By Russ and Tiña De Maris
A new RVer lamented that his family had bought a used rig and had taken it out a couple of times. During those trips they’d used the shower and the sinks – but never the toilet. With notable embarrassment, he confessed they didn’t know how to use the thing. Are you in such a predicament? Well, fear not traveling toilet tribulations – help is on the way.
The typical RV toilet uses gravity, rather than water power, to remove those unwanted bowl contents from sight. Most RV toilets have a pedal near the floor, and some have a lever mounted somewhere higher up – usually high up toward the back. In general, pushing the foot pedal down partway – or moving the lever partially – will release water into the bowl.
Some RV toilets may have two pedals near the floor – one empties the bowl, the other adds water. All this, provided you have the RV hooked up to a “city water” supply or your water pump is turned on and an amount of fresh water is in the fresh water tank. Step all the way down, or move the hand lever all the way to the opposite position. A valve in the bottom of the bowl opens, and the contents vanish.
The reason most RV toilets work this way is centered on conservation. Gravity pulls the waste into the holding tank, rather than requiring a lot of water to flush it away. Unlike your home toilet, it does present a couple of new issues.
From a practical standpoint, “evacuating” the bowl when a significant amount of solid matter is present usually calls for MORE water than may be present when you first enter the bathroom. Some RVers will add water to the bowl before ascending the throne. Makes things a little nicer and a little cleaner, after the flush.
Since a material valve (rather than a consistently present level of water) prevents noxious odors from migrating into the bathroom, problems can arise. RV toilet valves have seals, and sometimes the seals can dry out. Gases from the holding tank then manifest themselves upstairs in the bathroom, particularly after traveling down the road. Before replacing the seal, here’s a trick: Try lubricating the seal with plumber’s silicon grease. Turn off the water supply to the RV, don rubber gloves, have an assistant open the toilet valve completely, and apply a light layer of the grease around the seal at the bottom of the bowl. It may stop the stink – and do wonders at easing marital strife.
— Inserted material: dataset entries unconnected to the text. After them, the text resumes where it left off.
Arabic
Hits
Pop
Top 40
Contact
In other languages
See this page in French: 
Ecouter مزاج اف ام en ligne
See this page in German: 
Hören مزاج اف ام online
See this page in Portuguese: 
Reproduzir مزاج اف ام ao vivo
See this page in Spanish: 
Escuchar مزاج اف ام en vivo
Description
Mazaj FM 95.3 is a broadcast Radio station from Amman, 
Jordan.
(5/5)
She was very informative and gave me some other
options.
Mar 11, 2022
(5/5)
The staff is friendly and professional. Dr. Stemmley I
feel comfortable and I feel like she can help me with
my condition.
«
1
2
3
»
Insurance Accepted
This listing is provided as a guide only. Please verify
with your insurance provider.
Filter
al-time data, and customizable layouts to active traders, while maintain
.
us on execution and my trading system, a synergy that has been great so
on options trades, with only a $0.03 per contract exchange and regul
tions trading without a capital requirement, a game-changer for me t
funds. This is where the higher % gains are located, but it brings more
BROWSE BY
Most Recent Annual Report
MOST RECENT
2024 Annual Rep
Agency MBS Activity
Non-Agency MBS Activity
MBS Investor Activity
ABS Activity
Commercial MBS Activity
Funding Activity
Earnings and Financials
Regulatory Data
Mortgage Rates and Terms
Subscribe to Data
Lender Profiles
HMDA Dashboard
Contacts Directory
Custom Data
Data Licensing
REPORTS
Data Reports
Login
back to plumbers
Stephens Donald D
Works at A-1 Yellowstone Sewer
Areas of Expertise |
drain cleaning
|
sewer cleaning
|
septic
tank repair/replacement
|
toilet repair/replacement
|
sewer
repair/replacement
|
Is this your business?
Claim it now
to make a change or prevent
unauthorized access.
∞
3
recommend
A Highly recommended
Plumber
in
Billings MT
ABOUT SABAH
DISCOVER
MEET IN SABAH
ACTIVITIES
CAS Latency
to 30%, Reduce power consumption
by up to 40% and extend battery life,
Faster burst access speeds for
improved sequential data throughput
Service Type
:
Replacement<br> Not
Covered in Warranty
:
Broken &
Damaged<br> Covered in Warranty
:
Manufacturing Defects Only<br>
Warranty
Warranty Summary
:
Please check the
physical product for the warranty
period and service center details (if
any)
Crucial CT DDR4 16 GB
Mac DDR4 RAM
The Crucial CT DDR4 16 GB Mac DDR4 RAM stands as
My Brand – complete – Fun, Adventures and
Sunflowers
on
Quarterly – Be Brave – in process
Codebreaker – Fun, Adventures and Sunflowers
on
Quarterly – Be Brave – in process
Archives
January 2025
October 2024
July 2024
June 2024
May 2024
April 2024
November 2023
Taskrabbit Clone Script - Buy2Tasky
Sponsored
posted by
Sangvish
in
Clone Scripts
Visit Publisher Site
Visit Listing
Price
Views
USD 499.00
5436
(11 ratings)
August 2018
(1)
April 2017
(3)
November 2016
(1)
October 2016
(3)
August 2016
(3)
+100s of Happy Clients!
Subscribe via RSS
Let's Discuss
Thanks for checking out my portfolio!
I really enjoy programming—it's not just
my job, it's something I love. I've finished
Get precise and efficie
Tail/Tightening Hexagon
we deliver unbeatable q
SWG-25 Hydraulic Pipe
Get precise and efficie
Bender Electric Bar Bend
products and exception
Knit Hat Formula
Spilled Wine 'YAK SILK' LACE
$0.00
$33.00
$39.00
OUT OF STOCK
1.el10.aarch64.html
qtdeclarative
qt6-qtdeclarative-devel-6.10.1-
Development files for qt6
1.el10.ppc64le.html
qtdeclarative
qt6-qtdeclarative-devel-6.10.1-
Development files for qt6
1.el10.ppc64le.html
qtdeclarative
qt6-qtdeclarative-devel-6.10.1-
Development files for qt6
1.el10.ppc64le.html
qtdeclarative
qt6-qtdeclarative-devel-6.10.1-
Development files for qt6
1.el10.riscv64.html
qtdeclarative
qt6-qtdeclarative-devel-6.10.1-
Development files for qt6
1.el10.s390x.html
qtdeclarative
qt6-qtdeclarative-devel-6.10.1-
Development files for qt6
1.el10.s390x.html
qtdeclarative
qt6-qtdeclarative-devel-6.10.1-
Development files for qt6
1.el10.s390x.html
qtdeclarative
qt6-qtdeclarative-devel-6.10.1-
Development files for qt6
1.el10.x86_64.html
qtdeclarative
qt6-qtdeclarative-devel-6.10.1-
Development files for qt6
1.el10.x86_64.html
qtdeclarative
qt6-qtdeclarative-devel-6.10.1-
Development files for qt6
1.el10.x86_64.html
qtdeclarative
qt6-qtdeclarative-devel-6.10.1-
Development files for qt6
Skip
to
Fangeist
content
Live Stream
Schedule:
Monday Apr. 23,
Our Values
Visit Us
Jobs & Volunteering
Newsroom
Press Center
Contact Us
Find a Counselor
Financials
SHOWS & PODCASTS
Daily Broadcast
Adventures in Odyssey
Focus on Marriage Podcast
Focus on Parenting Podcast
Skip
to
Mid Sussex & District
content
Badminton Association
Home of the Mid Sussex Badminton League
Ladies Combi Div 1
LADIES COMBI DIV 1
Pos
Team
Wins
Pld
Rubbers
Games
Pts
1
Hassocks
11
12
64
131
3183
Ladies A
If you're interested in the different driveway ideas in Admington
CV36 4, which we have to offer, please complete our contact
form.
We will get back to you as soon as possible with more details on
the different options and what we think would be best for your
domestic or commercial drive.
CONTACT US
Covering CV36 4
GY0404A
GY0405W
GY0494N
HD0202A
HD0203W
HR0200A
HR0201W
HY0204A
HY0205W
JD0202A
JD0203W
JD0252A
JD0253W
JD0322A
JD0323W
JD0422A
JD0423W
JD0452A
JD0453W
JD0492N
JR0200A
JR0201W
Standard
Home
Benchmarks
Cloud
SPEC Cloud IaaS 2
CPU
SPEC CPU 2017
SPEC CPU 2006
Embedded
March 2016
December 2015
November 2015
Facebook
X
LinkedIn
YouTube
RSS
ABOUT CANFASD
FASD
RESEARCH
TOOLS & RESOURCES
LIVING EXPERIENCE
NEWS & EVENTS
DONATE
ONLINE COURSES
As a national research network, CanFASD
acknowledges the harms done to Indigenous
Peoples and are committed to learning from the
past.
Never let your “black water” holding tank go empty. Once you’ve emptied the toilet’s holding tank (and never empty it unless it is three-quarters or more full to prevent clogging), always add a couple of gallons of water. It’s simple – step on the pedal (or slide the valve) and just run the water a bit. Keeping water in the holding tank will help solids that might remain in it from getting really solid and forming an effective barrier against emptying tank contents.